For data companies, there's a tempting parallel: The open standard. The data ecosystem is messy and fractured, and lots of tools solve similar problems in inconsistent ways. To bring order to this chaos, we’re constantly rolling out new standards to unite the factions, the one ring to rule them all. Superficially, the reasoning makes sense: Standardized markets can be very efficient for everyone—and very profitable for whoever owns the standard. More subtly, much like network effects, selling the potential to be a standard lets companies spin stories about how their growth curves can go vertical.
To this end, we’ve built various libraries for logging data; there are multiple standards for data ingestion; we’ve created lots of different formats for data storage; transformation and metric governance are defined in different paradigms; we’ve open-sourced analytical packages; orchestration and “DataOps” are configured in different ways; there are several competing models for metadata management; and we have visualization frameworks coming out of our ears.
Sometimes, the new product blows up on Hacker News and turns into a $3 billion exit. Other times, it gets a handful of stars on Github, and few signups for its community Slack, and fades into oblivion. But in nearly every case, the idea lives or dies on its own merits. And—as wouldn’t be the case if they truly created durable standards—past performance doesn’t guarantee future success. Stitch pioneered the idea of an open standard for ingestion; Airbyte, a two-year old startup, recently raised $150 million to replace it. Looker built a popular new way of modeling data with code; three months ago, one of Looker's founders launched an overlapping idea. Standards that are only standards until a better idea comes along aren’t really standards at all.
Instead, the story of most companies’ success is pretty dull: They built useful products and beloved brands, in markets with lots of willing buyers.
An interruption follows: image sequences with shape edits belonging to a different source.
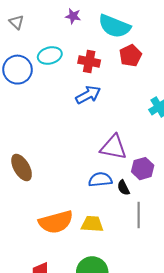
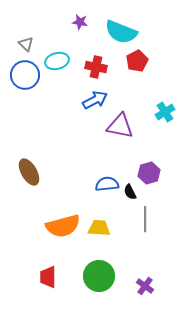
gray triangle: (16, 22) -> (26, 44), moved
purple triangle: (113, 147) -> (120, 126), moved

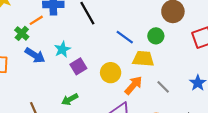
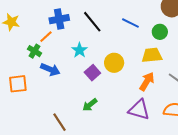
blue line: (125, 37) -> (130, 23), moved
cyan star: (62, 49) -> (80, 50), moved
yellow circle: (111, 73) -> (114, 63), moved

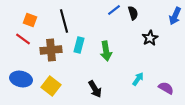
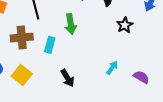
cyan rectangle: (79, 45) -> (50, 45), moved
green arrow: (106, 51) -> (71, 24), moved

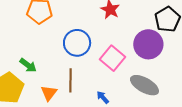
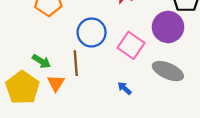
brown line: (71, 80) -> (76, 63), moved
orange triangle: (49, 93) -> (56, 83), moved

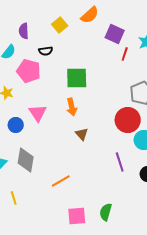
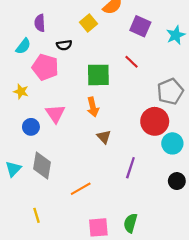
yellow square: (60, 25) -> (88, 23), moved
red line: (125, 54) -> (132, 62), moved, turned -64
purple line: (120, 162) -> (130, 168), moved, turned 36
yellow line: (14, 198) -> (36, 215), moved

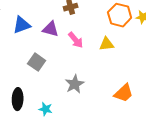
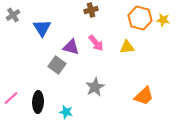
blue triangle: (22, 25) -> (42, 28), turned -42
purple triangle: (51, 29) -> (71, 47), moved

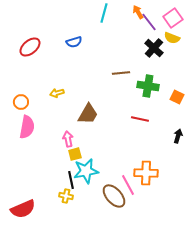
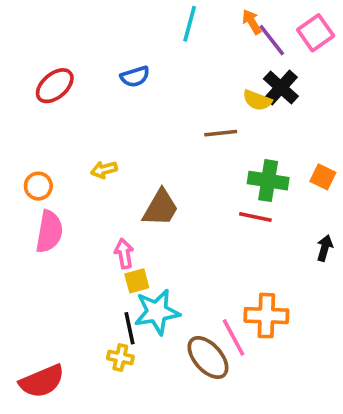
yellow semicircle: (172, 38) -> (257, 100), moved
green cross: (148, 86) -> (268, 181), moved

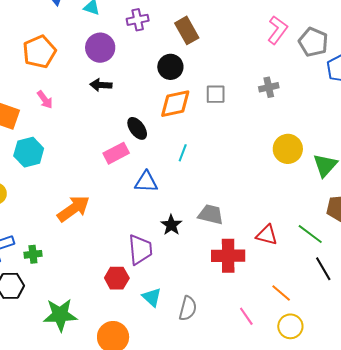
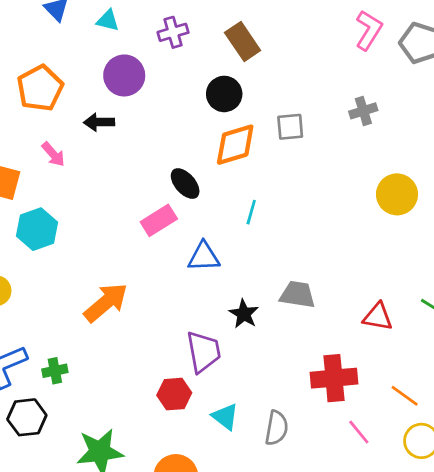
black arrow: (101, 85) -> (99, 122), moved
red cross: (228, 256) -> (334, 378), moved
The rest is fable and folklore, the conflation of social proof and a high NPS with something much more mythical.
The data industry is running headlong into this reality. For years, as the space has been exploding outwards, companies have been able to operate in the breach. Silicon Valley, which calls competition either scary or stupid, taught us that this is the winning strategy: elbow out space for yourself; carve a niche that you can own; be a category creator; define a new standard. This tendency has been further encouraged by today’s community-defined modern data market, in which most companies are more comfortable building brands around open platforms than overtly hawking a corporate product for cash.
But the landscape is getting crowded, and its unincorporated territories are becoming too small to represent new categories in the eyes of the customer. Buyers don’t spend nearly as much time studying the distinctions between vendors as the vendors themselves do, and what can seem like category-defining differences from the inside are minor details to everyone else.
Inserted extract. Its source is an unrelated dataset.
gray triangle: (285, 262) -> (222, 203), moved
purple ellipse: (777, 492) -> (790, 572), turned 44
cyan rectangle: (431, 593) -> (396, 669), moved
In light of this, there's something refreshing—and foreboding—about the ongoing fight between Census and Hightouch, and the performance wars between Snowflake and Databricks. In both cases, nobody’s making bones about where they stand: toe-to-toe, in direct competition. Rather than trying to out-maneuver one another with bank shots about coopetition and open-source standards, they’re squaring up. And ironically enough, everyone probably ends up winning: consumers get better products; companies get more focus.Because there are so few actual “standards” and therefore, so few actual winner-take-all markets, multiple vendors can—and in the case of all four of these companies, I believe, will—build very valuable businesses.
There’s a lesson to be learned in this. As much as we all want to be the $3 trillion platform and marketplace, there’s plenty of money in the apps built on top. And for now, as others are jockeying for position in an unwinnable race to standardization, it’s easier money too, just as it was in the early days of the App Store. Eventually, though, the space will tighten, the gold rush will get crowded, and we’ll turn our picks and shovels on one other.
One area where this philosophy could be immediately applicable is in metadata management. Today’s data stack is quickly fracturing into smaller and more specialized pieces, and we need something that binds it all together.
There are a few projects and products that fill this space, including open-source frameworks that aspire to be the new “open standard for metadata.” These platforms offer bold visions not just for glueing everything together, but also for establishing a canonical axle around which the entire stack spins.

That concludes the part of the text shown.